Saved data entries

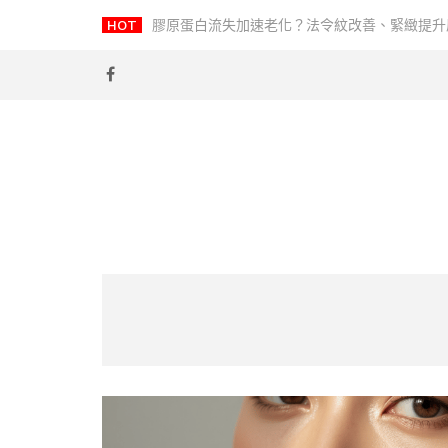
Skip
HOT
無針埋線價錢 202
-
to
content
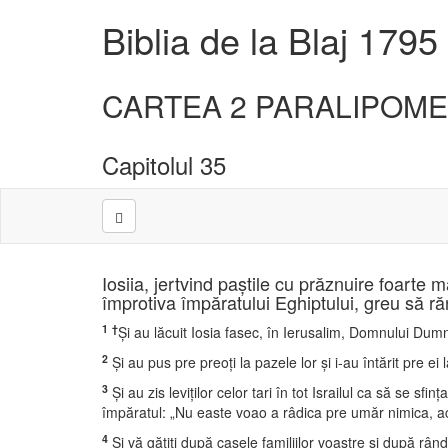
Biblia de la Blaj 1795
CARTEA 2 PARALIPOM
Capitolul 35
Iosiia, jertvind paştile cu prăznuire foarte 
împrotiva împăratului Eghiptului, greu să ră
1
†
Şi au lăcuit Iosia fasec, în Ierusalim, Domnului Dumne
2
Şi au pus pre preoţi la pazele lor şi i-au întărit pre ei 
3
Şi au zis leviţilor celor tari în tot Israilul ca să se sfi
împăratul: „Nu easte voao a râdica pre umăr nimica, acu
4
Şi vă gătiţi după casele familiilor voastre şi după rându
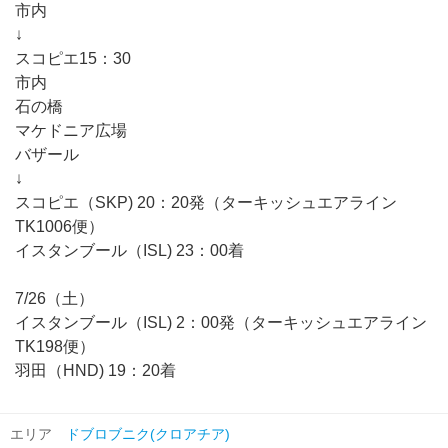
市内
↓
スコピエ15：30
市内
石の橋
マケドニア広場
バザール
↓
スコピエ（SKP) 20：20発（ターキッシュエアライン
TK1006便）
イスタンブール（ISL) 23：00着
7/26（土）
イスタンブール（ISL) 2：00発（ターキッシュエアライン
TK198便）
羽田（HND) 19：20着
エリア
ドブロブニク(クロアチア)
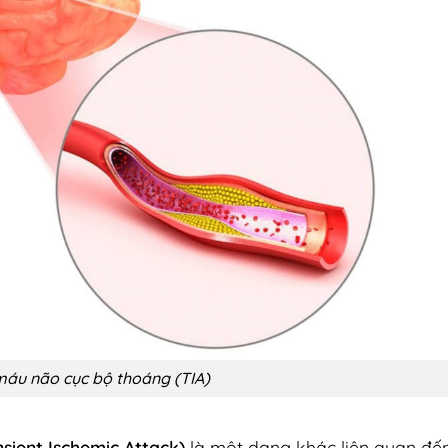
máu não cục bộ thoáng (TIA)
sient Ischemic Attack)
là một dạng khác liên quan đế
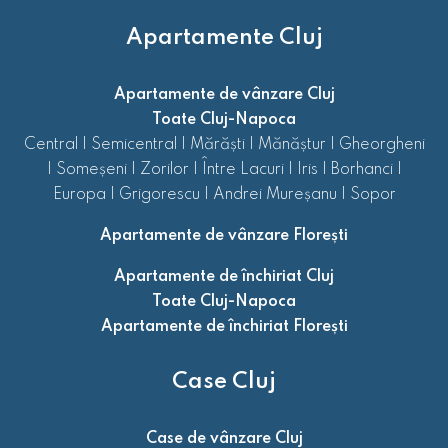
Apartamente Cluj
Apartamente de vânzare Cluj
Toate Cluj-Napoca
Central
|
Semicentral
|
Mărăști
|
Mănăștur
|
Gheorgheni
|
Someșeni
|
Zorilor
|
Între Lacuri
|
Iris
|
Borhanci
|
Europa
|
Grigorescu
|
Andrei Mureșanu
|
Sopor
Apartamente de vânzare Florești
Apartamente de închiriat Cluj
Toate Cluj-Napoca
Apartamente de închiriat Florești
Case Cluj
Case de vânzare Cluj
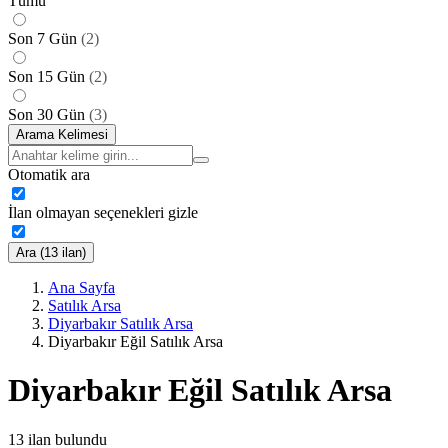
Tümü
Son 7 Gün
(
2
)
Son 15 Gün
(
2
)
Son 30 Gün
(
3
)
Arama Kelimesi
Otomatik ara
İlan olmayan seçenekleri gizle
Ara (13 ilan)
Ana Sayfa
Satılık Arsa
Diyarbakır Satılık Arsa
Diyarbakır Eğil Satılık Arsa
Diyarbakır Eğil Satılık Arsa
13
ilan bulundu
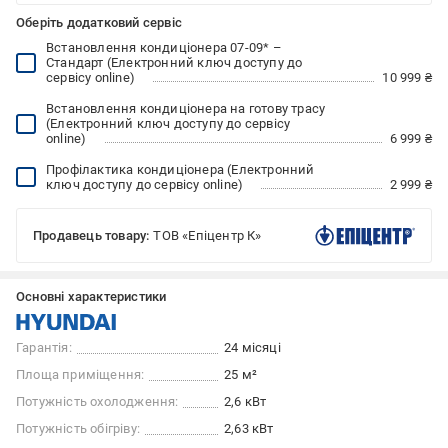
Оберіть додатковий сервіс
Встановлення кондиціонера 07-09* –
Стандарт (Електронний ключ доступу до
сервісу online)
10 999 ₴
Встановлення кондиціонера на готову трасу
(Електронний ключ доступу до сервісу
online)
6 999 ₴
Профілактика кондиціонера (Електронний
ключ доступу до сервісу online)
2 999 ₴
Продавець товару:
ТОВ «Епіцентр К»
Основні характеристики
Гарантія:
24 місяці
Площа приміщення:
25 м²
Потужність охолодження:
2,6 кВт
Потужність обігріву:
2,63 кВт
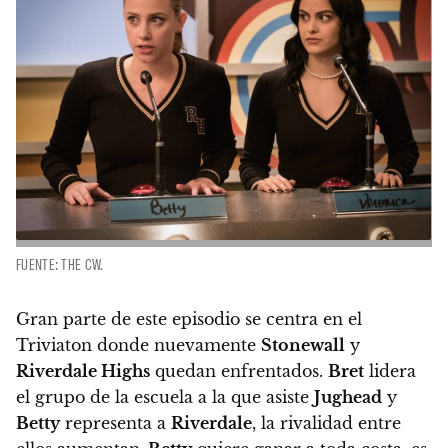
FUENTE: THE CW.
Gran parte de este episodio se centra en el
Triviaton donde nuevamente
Stonewall
y
Riverdale Highs
quedan enfrentados.
Bret
lidera
el grupo de la escuela a la que asiste
Jughead
y
Betty
representa a
Riverdale
, la rivalidad entre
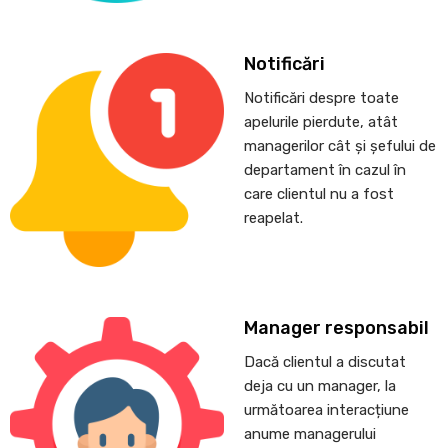
Notificări
Notificări despre toate
apelurile pierdute, atât
managerilor cât și șefului de
departament în cazul în
care clientul nu a fost
reapelat.
Manager responsabil
Dacă clientul a discutat
deja cu un manager, la
următoarea interacțiune
anume managerului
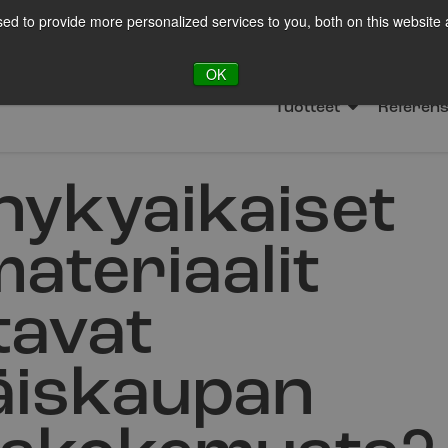
ed to provide more personalized services to you, both on this website
LOT
Ota yht
OK
Tuotteet
Referens
nykyaikaiset
ateriaalit
tavat
äiskaupan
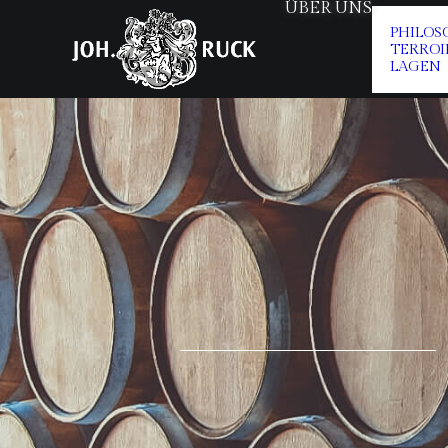
ÜBER UNS
PHILOS
TERROI
LAGEN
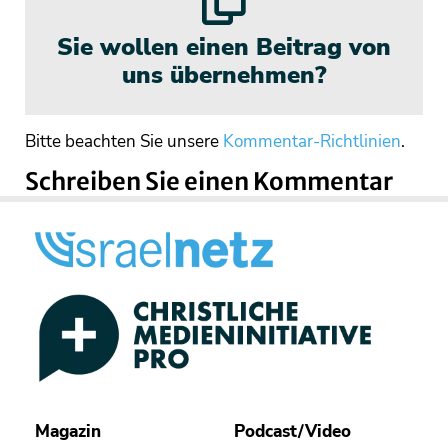
Sie wollen einen Beitrag von
uns übernehmen?
Bitte beachten Sie unsere
Kommentar-Richtlinien
.
Schreiben Sie einen Kommentar
Magazin
Podcast/Video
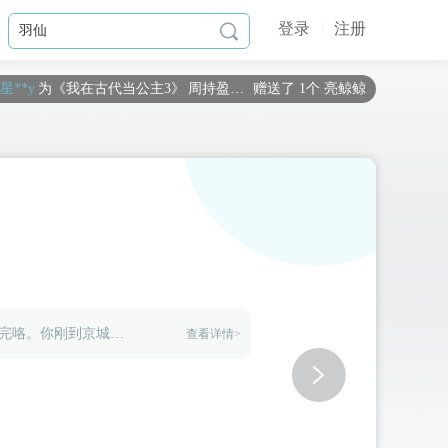
登录
注册

星**y
为《
我在古代当公主3
》
周持盈（你）
赠送了 1个 亮鲸鲸
五**
为《
这期女团有点渣
》
晏倾
赠送了 1个 小小星球
如**宙
为《
我在古代当公主3
》
青筠
赠送了 2个 小小星球
布**o
为《
一骑清风笑少年【完结】
》
月无风
赠送了 1个 小小星球
旌**
为《
琴覆天下
》
重尧
赠送了 2个 小小星球
如**宙
为《
我在古代当公主3
》
周持盈（你）
赠送了 1个 梦幻星空
黑**言
为《
绝世狗腿
》
女婿一号-林笑
赠送了 1个 小小星球
旧**稀
为《
我在古代当公主2
》
周浦泽
赠送了 1667个 流萤瓶（闪币版）
臭**丸
为《
我在古代当公主3
》
十二（鹰系）
赠送了 6000个 流萤瓶（闪币
”嘘！小声点！要被周王知道了我在背后议论他，我可就完咯。你刚到京城的吧？谁不知道东方周周就京城一小霸王，他可是皇上最宠爱的小儿子，朝中官员之前多少上本子参他的，不仅通通都被皇上给压下来了，听说还被皇上或多或少的惩罚了，惹不起，惹不起啊.....“
查看详情>
r**a
为《
我在古代当公主2
》
云湛
赠送了 6000个 流萤瓶（闪币版）
b**k
为《
我在古代当公主2
》
周浦泽
赠送了 1020个 流萤瓶（闪币版）
星**y
为《
我在古代当公主2
》
周浦泽
赠送了 1000个 流萤瓶（闪币版）
d**l
为《
我在古代当公主3
》
周殃
赠送了 117个 流萤瓶（闪币版）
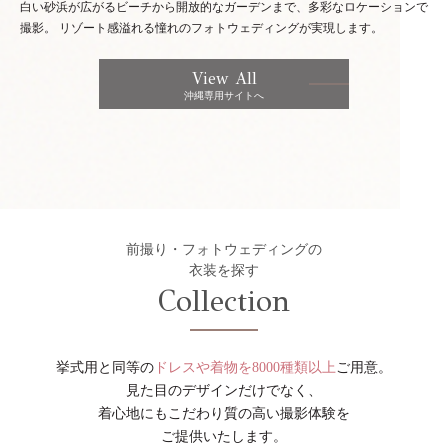
白い砂浜が広がるビーチから開放的なガーデンまで、多彩なロケーションで
撮影。
リゾート感溢れる憧れのフォトウェディングが実現します。
View All
沖縄専用サイトへ
前撮り・フォトウェディングの
衣装を探す
Collection
挙式用と同等の
ドレスや着物を8000種類以上
ご用意。
見た目のデザインだけでなく、
着心地にもこだわり質の高い撮影体験を
ご提供いたします。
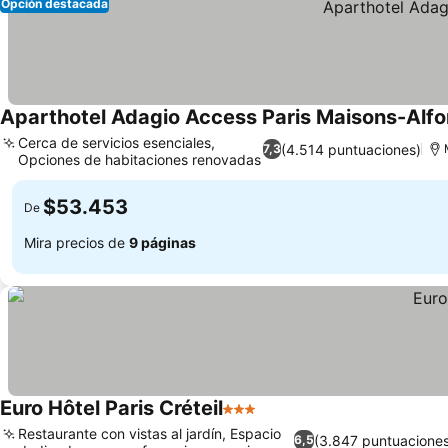
Opción destacada
Aparthotel Adagio Access Paris Maisons-Alfo
Cerca de servicios esenciales,
(4.514 puntuaciones)
7,3
Opciones de habitaciones renovadas
$53.453
De
Mira precios de
9 páginas
Euro Hôtel Paris Créteil
3 Estrellas
Restaurante con vistas al jardín, Espacio
(3.847 puntuaciones
6,5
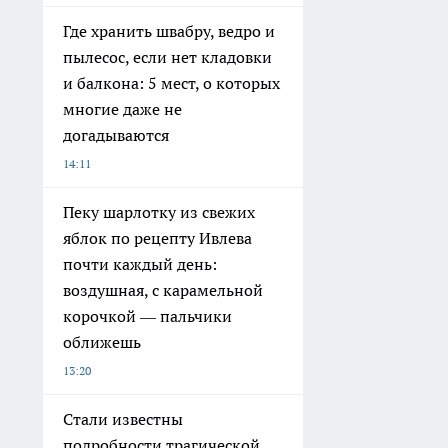
Где хранить швабру, ведро и
пылесос, если нет кладовки
и балкона: 5 мест, о которых
многие даже не
догадываются
14:11
Пеку шарлотку из свежих
яблок по рецепту Ивлева
почти каждый день:
воздушная, с карамельной
корочкой — пальчики
оближешь
13:20
Стали известны
подробности трагической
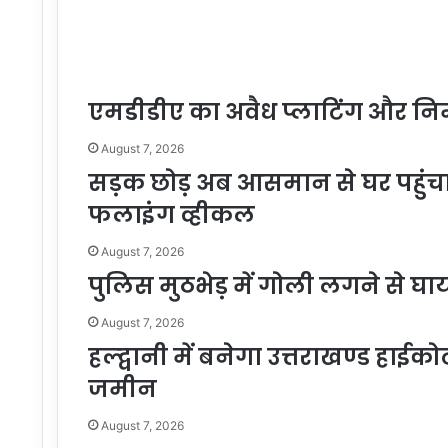
एमडीडीए का अवैध प्लाटिंग और निर
August 7, 2026
सड़क छोड़ अब आसमान से घर पहुंचाएग
फलाइंग व्हीकल
August 7, 2026
पुलिस मुठभेड़ में गोली लगने से 
August 7, 2026
हल्द्वानी में बनेगा उत्तराखण्ड हाईको
जमीन
August 7, 2026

**Instructions for the task**.
Print the data once more without any change, skipping each picture.

**Result for this task**.
Skip
HOT
無針埋線價錢 202
-
to
content
Biblia de la Blaj 1795
CARTEA 2 PARALIPOM
Capitolul 35
Iosiia, jertvind paştile cu prăznuire foarte 
împrotiva împăratului Eghiptului, greu să ră
1
†
Şi au lăcuit Iosia fasec, în Ierusalim, Domnului Dumne
2
Şi au pus pre preoţi la pazele lor şi i-au întărit pre ei 
3
Şi au zis leviţilor celor tari în tot Israilul ca să se sfi
împăratul: „Nu easte voao a râdica pre umăr nimica, acu
4
Şi vă gătiţi după casele familiilor voastre şi după rându
市内
↓
スコピエ15：30
市内
石の橋
マケドニア広場
バザール
↓
スコピエ（SKP) 20：20発（ターキッシュエアライン
TK1006便）
イスタンブール（ISL) 23：00着
7/26（土）
イスタンブール（ISL) 2：00発（ターキッシュエアライン
TK198便）
羽田（HND) 19：20着
エリア
ドブロブニク(クロアチア)
máu não cục bộ thoáng (TIA)
sient Ischemic Attack)
là một dạng khác liên quan đế
Apartamente Cluj
Apartamente de vânzare Cluj
Toate Cluj-Napoca
Central
|
Semicentral
|
Mărăști
|
Mănăștur
|
Gheorgheni
|
Someșeni
|
Zorilor
|
Între Lacuri
|
Iris
|
Borhanci
|
Europa
|
Grigorescu
|
Andrei Mureșanu
|
Sopor
Apartamente de vânzare Florești
Apartamente de închiriat Cluj
Toate Cluj-Napoca
Apartamente de închiriat Florești
Case Cluj
Case de vânzare Cluj
Tümü
Son 7 Gün
(
2
)
Son 15 Gün
(
2
)
Son 30 Gün
(
3
)
Arama Kelimesi
Otomatik ara
İlan olmayan seçenekleri gizle
Ara (13 ilan)
Ana Sayfa
Satılık Arsa
Diyarbakır Satılık Arsa
Diyarbakır Eğil Satılık Arsa
Diyarbakır Eğil Satılık Arsa
13
ilan bulundu
Оберіть додатковий сервіс
Встановлення кондиціонера 07-09* –
Стандарт (Електронний ключ доступу до
сервісу online)
10 999 ₴
Встановлення кондиціонера на готову трасу
(Електронний ключ доступу до сервісу
online)
6 999 ₴
Профілактика кондиціонера (Електронний
ключ доступу до сервісу online)
2 999 ₴
Продавець товару:
ТОВ «Епіцентр К»
Основні характеристики
Гарантія:
24 місяці
Площа приміщення:
25 м²
Потужність охолодження:
2,6 кВт
Потужність обігріву:
2,63 кВт
FUENTE: THE CW.
Gran parte de este episodio se centra en el
Triviaton donde nuevamente
Stonewall
y
Riverdale Highs
quedan enfrentados.
Bret
lidera
el grupo de la escuela a la que asiste
Jughead
y
Betty
representa a
Riverdale
, la rivalidad entre
Notificări
Notificări despre toate
apelurile pierdute, atât
managerilor cât și șefului de
departament în cazul în
care clientul nu a fost
reapelat.
Manager responsabil
Dacă clientul a discutat
deja cu un manager, la
următoarea interacțiune
anume managerului
ed to provide more personalized services to you, both on this website
LOT
Ota yht
OK
Tuotteet
Referens
nykyaikaiset
ateriaalit
tavat
äiskaupan
ÜBER UNS
PHILOS
TERROI
LAGEN
Sie wollen einen Beitrag von
uns übernehmen?
Bitte beachten Sie unsere
Kommentar-Richtlinien
.
Schreiben Sie einen Kommentar
Magazin
Podcast/Video
登录
注册

星**y
为《
我在古代当公主3
》
周持盈（你）
赠送了 1个 亮鲸鲸
五**
为《
这期女团有点渣
》
晏倾
赠送了 1个 小小星球
如**宙
为《
我在古代当公主3
》
青筠
赠送了 2个 小小星球
布**o
为《
一骑清风笑少年【完结】
》
月无风
赠送了 1个 小小星球
旌**
为《
琴覆天下
》
重尧
赠送了 2个 小小星球
如**宙
为《
我在古代当公主3
》
周持盈（你）
赠送了 1个 梦幻星空
黑**言
为《
绝世狗腿
》
女婿一号-林笑
赠送了 1个 小小星球
旧**稀
为《
我在古代当公主2
》
周浦泽
赠送了 1667个 流萤瓶（闪币版）
臭**丸
为《
我在古代当公主3
》
十二（鹰系）
赠送了 6000个 流萤瓶（闪币
”嘘！小声点！要被周王知道了我在背后议论他，我可就完咯。你刚到京城的吧？谁不知道东方周周就京城一小霸王，他可是皇上最宠爱的小儿子，朝中官员之前多少上本子参他的，不仅通通都被皇上给压下来了，听说还被皇上或多或少的惩罚了，惹不起，惹不起啊.....“
查看详情>
r**a
为《
我在古代当公主2
》
云湛
赠送了 6000个 流萤瓶（闪币版）
b**k
为《
我在古代当公主2
》
周浦泽
赠送了 1020个 流萤瓶（闪币版）
星**y
为《
我在古代当公主2
》
周浦泽
赠送了 1000个 流萤瓶（闪币版）
d**l
为《
我在古代当公主3
》
周殃
赠送了 117个 流萤瓶（闪币版）
白い砂浜が広がるビーチから開放的なガーデンまで、多彩なロケーションで
撮影。
リゾート感溢れる憧れのフォトウェディングが実現します。
View All
沖縄専用サイトへ
前撮り・フォトウェディングの
衣装を探す
Collection
挙式用と同等の
ドレスや着物を8000種類以上
ご用意。
見た目のデザインだけでなく、
着心地にもこだわり質の高い撮影体験を
ご提供いたします。
Opción destacada
Aparthotel Adagio Access Paris Maisons-Alfo
Cerca de servicios esenciales,
(4.514 puntuaciones)
7,3
Opciones de habitaciones renovadas
$53.453
De
Mira precios de
9 páginas
Euro Hôtel Paris Créteil
3 Estrellas
Restaurante con vistas al jardín, Espacio
(3.847 puntuaciones
6,5
Где хранить швабру, ведро и
пылесос, если нет кладовки
и балкона: 5 мест, о которых
многие даже не
догадываются
14:11
Пеку шарлотку из свежих
яблок по рецепту Ивлева
почти каждый день:
воздушная, с карамельной
корочкой — пальчики
оближешь
13:20
Стали известны
подробности трагической
एमडीडीए का अवैध प्लाटिंग और निर
August 7, 2026
सड़क छोड़ अब आसमान से घर पहुंचाएग
फलाइंग व्हीकल
August 7, 2026
पुलिस मुठभेड़ में गोली लगने से 
August 7, 2026
हल्द्वानी में बनेगा उत्तराखण्ड हाईको
जमीन
August 7, 2026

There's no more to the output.